I feel like I leafed through the paperback several times before committing to part with my money. Drawn by its pale pink cover (still my go-to colour) and intrigued by the promise that it contained wisdom about a nature-based spiritual practice that might be enacted even in solitude, I remember the tiny thrill it was to put in my bag, somewhat illicit for someone raised in rural High Church.
And then I went home and read it from cover to cover, revisiting it many times since. Here’s what I love about Hedge Witch. I love how generous it is, presented in an epistolatory style, comprised of real letters written by Rae to two novices over the course of about a year in 1987/88 (one goes on to self-initiate as a hedge witch, the other does not). As a reader, it’s like receiving letters from a trusted friend; warm, engaging, informative without being overwhelming and always, always non-dogmatic.
I also love how accessible Rae's hedge credo is. It feels eminently do-able, inclusive of those with little more than a pot plant to tend and a window to look at the sky. Although it’s not stated outright, her teaching is very neurodivergent / disability-friendly, fully embracing of the wide array of reasons someone might not feel able to join a group—something which informs my own approach to creating contemporary traditions.
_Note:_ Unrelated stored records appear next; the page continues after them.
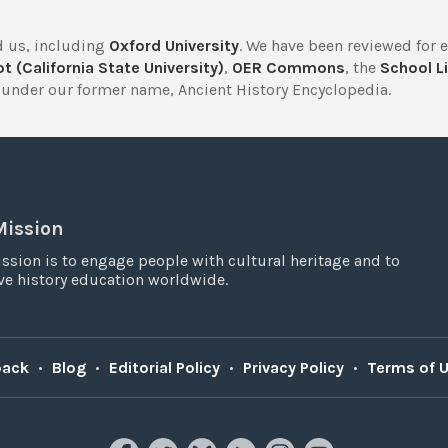
 us, including
Oxford University
. We have been reviewed for 
t (California State University)
,
OER Commons
, the
School Li
under our former name, Ancient History Encyclopedia.
Mission
ssion is to engage people with cultural heritage and to
e history education worldwide.
back
•
Blog
•
Editorial Policy
•
Privacy Policy
•
Terms of 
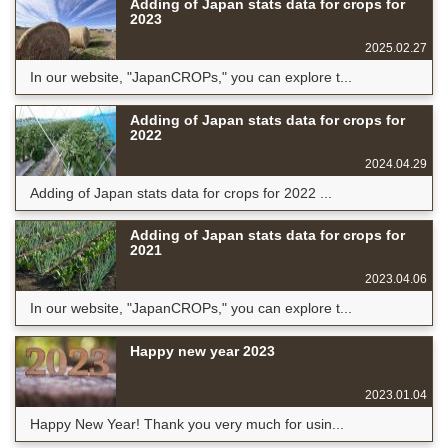
Adding of Japan stats data for crops for
2023
2025.02.27
In our website, "JapanCROPs," you can explore t...
Adding of Japan stats data for crops for
2022
2024.04.29
Adding of Japan stats data for crops for 2022 ...
Adding of Japan stats data for crops for
2021
2023.04.06
In our website, "JapanCROPs," you can explore t...
Happy new year 2023
2023.01.04
Happy New Year! Thank you very much for usin...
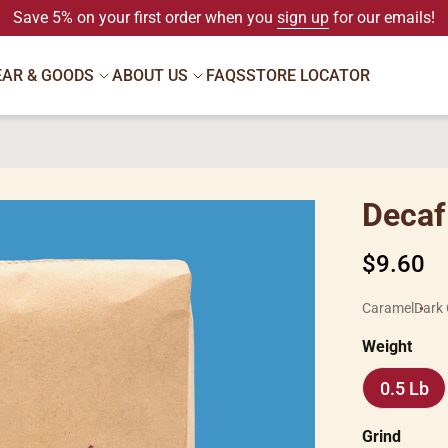
Save 5% on your first order when you
sign up
for our emails!
EAR & GOODS
ABOUT US
FAQS
STORE LOCATOR
Decaf 
Regular
$9.60
price
Caramel
Dark 
Weight
0.5 Lb
0.5
Lb
Grind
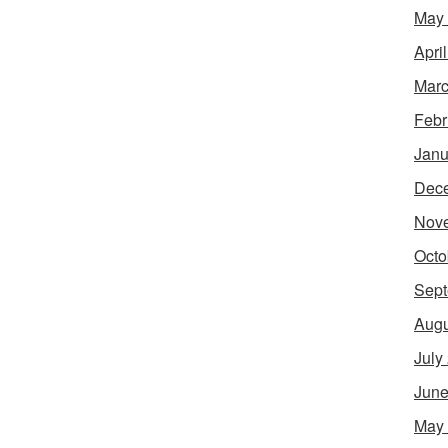
May
Apri
Marc
Febr
Janu
Dec
Nov
Octo
Sept
Augu
July
June
May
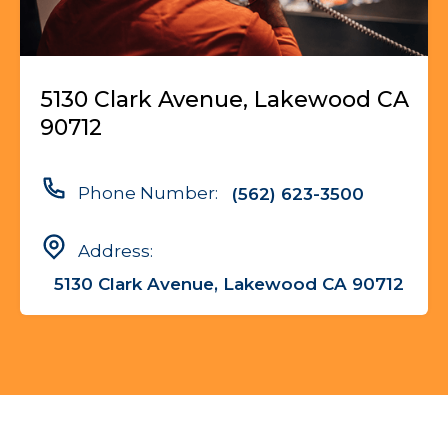
5130 Clark Avenue, Lakewood CA
90712
Phone Number:
(562) 623-3500
Address:
5130 Clark Avenue, Lakewood CA 90712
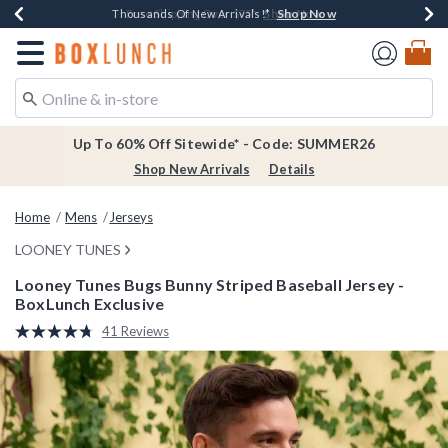
Shop Now
Shop Now
Shop Now
Shop Now
Earn $20 BoxLunch Money Every $40 Spent*
Thousands Of New Arrivals!*
Free Shipping Over $75*
Free In-Store Pickup*
Redirect to Boxlunch Home Page
Up To 60% Off Sitewide* - Code: SUMMER26
Shop New Arrivals
Details
Home
Mens
Jerseys
LOONEY TUNES
Looney Tunes Bugs Bunny Striped Baseball Jersey -
BoxLunch Exclusive
3.4 out of 5 Customer Rating
41 Reviews
Read
41
Reviews.
Same
page
link.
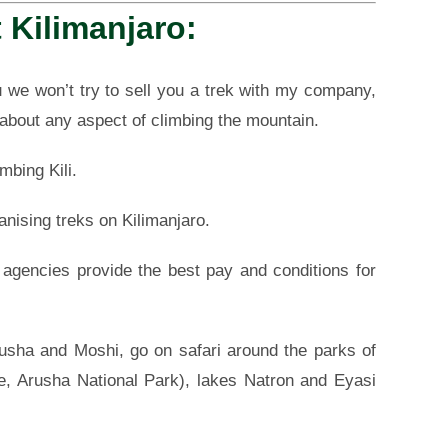
 Kilimanjaro:
 we won’t try to sell you a trek with my company,
 about any aspect of climbing the mountain.
mbing Kili.
anising treks on Kilimanjaro.
h agencies provide the best pay and conditions for
rusha and Moshi, go on safari around the parks of
re, Arusha National Park), lakes Natron and Eyasi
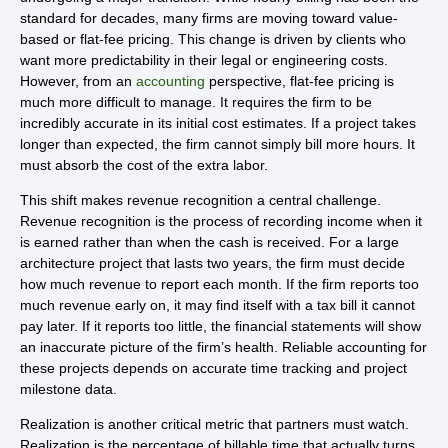
standard for decades, many firms are moving toward value-
based or flat-fee pricing. This change is driven by clients who
want more predictability in their legal or engineering costs.
However, from an
accounting
perspective, flat-fee pricing is
much more difficult to manage. It requires the firm to be
incredibly accurate in its initial cost estimates. If a project takes
longer than expected, the firm cannot simply bill more hours. It
must absorb the cost of the extra labor.
This shift makes revenue recognition a central challenge.
Revenue recognition is the process of recording income when it
is earned rather than when the cash is received. For a large
architecture project that lasts two years, the firm must decide
how much revenue to report each month. If the firm reports too
much revenue early on, it may find itself with a tax bill it cannot
pay later. If it reports too little, the financial statements will show
an inaccurate picture of the firm’s health. Reliable accounting for
these projects depends on accurate time tracking and project
milestone data.
Realization is another critical metric that partners must watch.
Realization is the percentage of billable time that actually turns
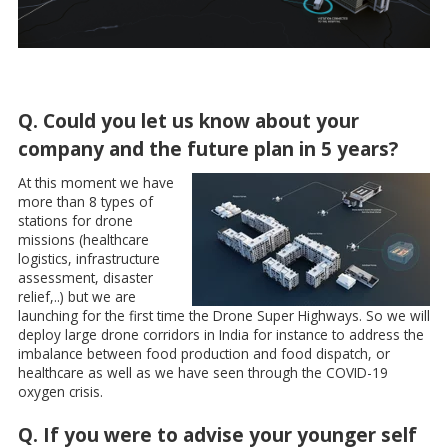
Q. Could you let us know about your
company and the future plan in 5 years?
At this moment we have
more than 8 types of
stations for drone
missions (healthcare
logistics, infrastructure
assessment, disaster
relief,..) but we are
launching for the first time the Drone Super Highways. So we will
deploy large drone corridors in India for instance to address the
imbalance between food production and food dispatch, or
healthcare as well as we have seen through the COVID-19
oxygen crisis.
Q. If you were to advise your younger self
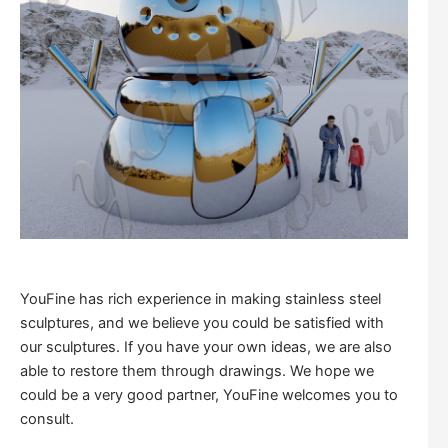
YouFine has rich experience in making stainless steel
sculptures, and we believe you could be satisfied with
our sculptures. If you have your own ideas, we are also
able to restore them through drawings. We hope we
could be a very good partner, YouFine welcomes you to
consult.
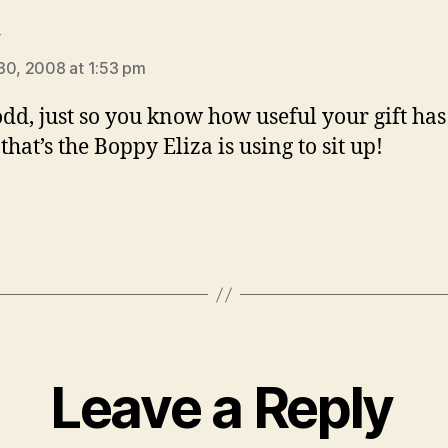
says:
y
30, 2008 at 1:53 pm
dd, just so you know how useful your gift has
hat’s the Boppy Eliza is using to sit up!
Leave a Reply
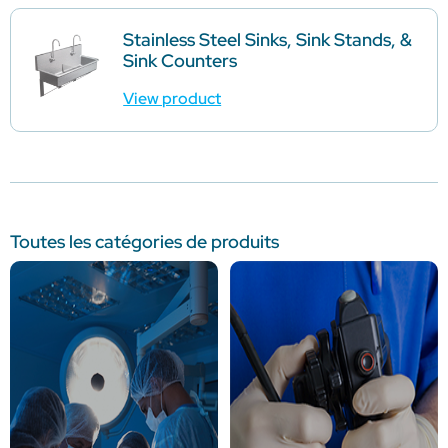
Stainless Steel Sinks, Sink Stands, &
Sink Counters
View product
Toutes les catégories de produits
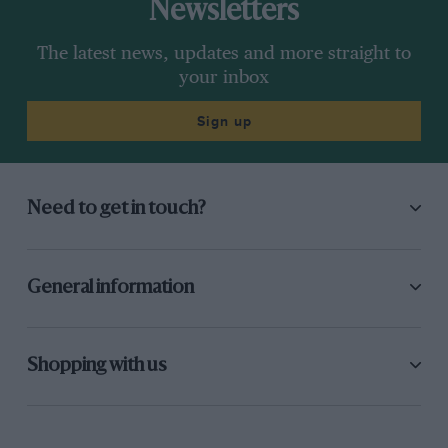
Newsletters
The latest news, updates and more straight to
your inbox
Sign up
Need to get in touch?
General information
Shopping with us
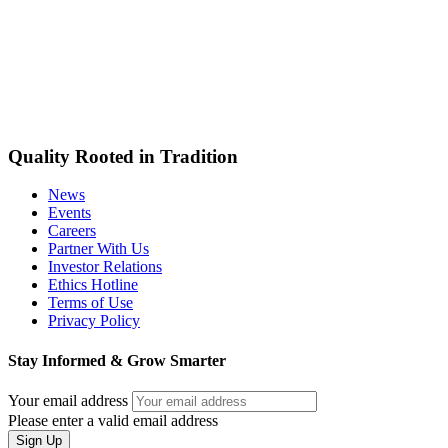
Quality Rooted in Tradition
News
Events
Careers
Partner With Us
Investor Relations
Ethics Hotline
Terms of Use
Privacy Policy
Stay Informed & Grow Smarter
Your email address
Please enter a valid email address
Sign Up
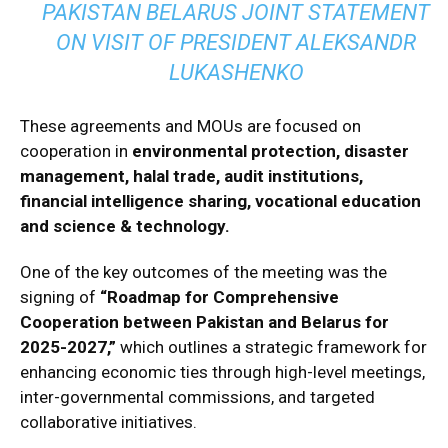
PAKISTAN BELARUS JOINT STATEMENT
ON VISIT OF PRESIDENT ALEKSANDR
LUKASHENKO
These agreements and MOUs are focused on
cooperation in
environmental protection, disaster
management, halal trade, audit institutions,
financial intelligence sharing, vocational education
and science & technology.
One of the key outcomes of the meeting was the
signing of
“Roadmap for Comprehensive
Cooperation between Pakistan and Belarus for
2025-2027,”
which outlines a strategic framework for
enhancing economic ties through high-level meetings,
inter-governmental commissions, and targeted
collaborative initiatives.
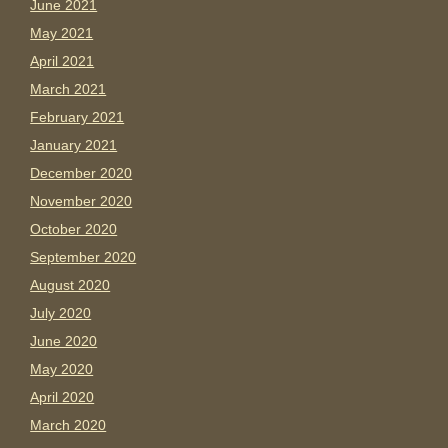
June 2021
May 2021
April 2021
March 2021
February 2021
January 2021
December 2020
November 2020
October 2020
September 2020
August 2020
July 2020
June 2020
May 2020
April 2020
March 2020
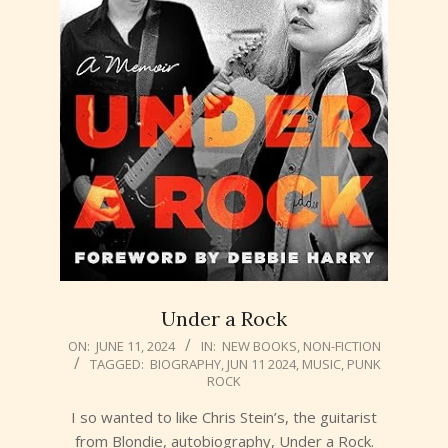
Under a Rock
2024-
ON:
JUNE 11, 2024
IN:
NEW BOOKS
,
NON-FICTION
TAGGED:
BIOGRAPHY
,
JUN 11 2024
,
MUSIC
,
PUNK
06-
ROCK
11
I so wanted to like Chris Stein’s, the guitarist
from Blondie, autobiography, Under a Rock.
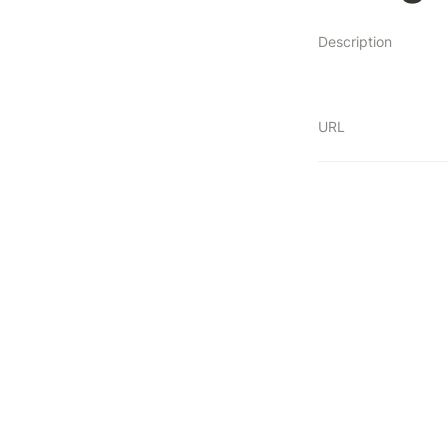
Description
URL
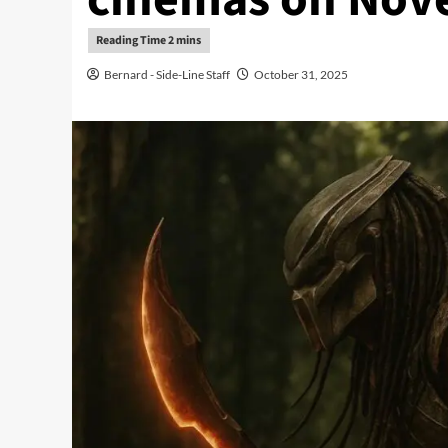
Bernard - Side-Line Staff
October 31, 2025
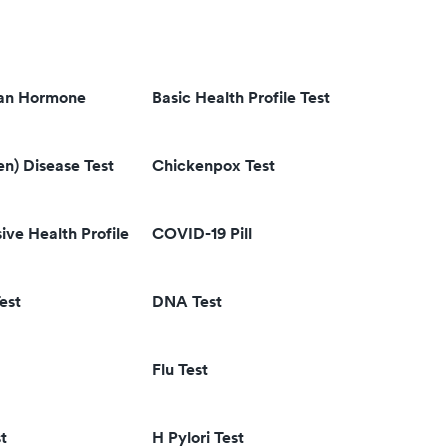
ian Hormone
Basic Health Profile Test
en) Disease Test
Chickenpox Test
ve Health Profile
COVID-19 Pill
est
DNA Test
Flu Test
t
H Pylori Test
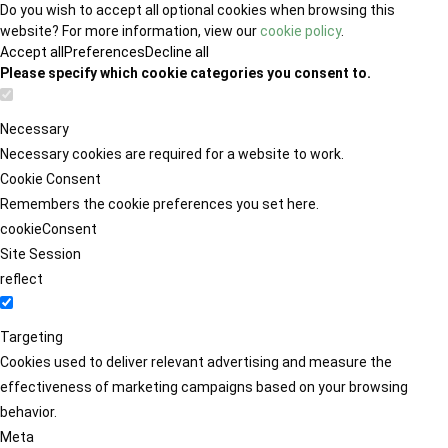
Do you wish to accept all optional cookies when browsing this
website? For more information, view our
cookie policy
.
Accept all
Preferences
Decline all
Please specify which cookie categories you consent to.
Necessary
Necessary cookies are required for a website to work.
Cookie Consent
Remembers the cookie preferences you set here.
cookieConsent
Site Session
reflect
Targeting
Cookies used to deliver relevant advertising and measure the
effectiveness of marketing campaigns based on your browsing
behavior.
Meta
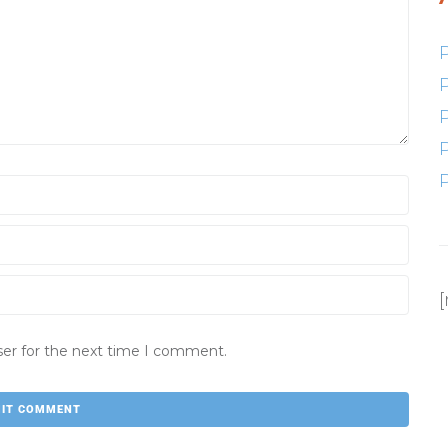
ser for the next time I comment.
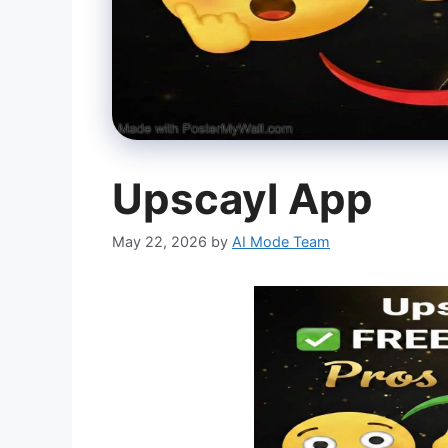
Upscayl App
May 22, 2026
by
AI Mode Team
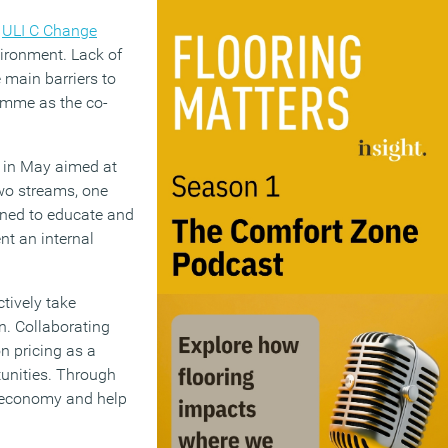
t
ULI C Change
nvironment. Lack of
 main barriers to
ramme as the co-
d in May aimed at
wo streams, one
gned to educate and
nt an internal
ctively take
n. Collaborating
on pricing as a
tunities. Through
n economy and help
She writes, ‘there is a certain kind of witch at home with solitude. He or she need not be friendless. But by temperament, some are drawn to worship and work magic on their own’—an affirmation of acceptance for an introverted only child like me. At the same time, her willingness to address practical concerns was reassuring for a low-income fledgling juggling study with several part-time jobs: ‘[i]f you lack money or have children to consider, or if you have a demanding job...then it is really not feasible to celebrate the Sabbats and Full Moons regularly, at someone else’s choice of hour in someone else’s house, some distance from your home’.
That Rae Beth lived as a hedge witch and described her world with such richness made these things feel not just valid where they might often be condemned or pitied, but noble and abundant: ‘[t]hough this is sometimes a lonely path,’ she admits, ‘it leads to places of great beauty.’ Her clear environmental and feminist consciousness also shines throughout: I thrilled at the idea of a Mother Goddess as well as a masculine God and the cultivation of respect and adoration for the earth we inhabit, rather than longing for some sky-bound other-place only earned in the afterlife. ‘To be fully alive is worth everything. Such open sensitivity can entail suffering, but joy is real.’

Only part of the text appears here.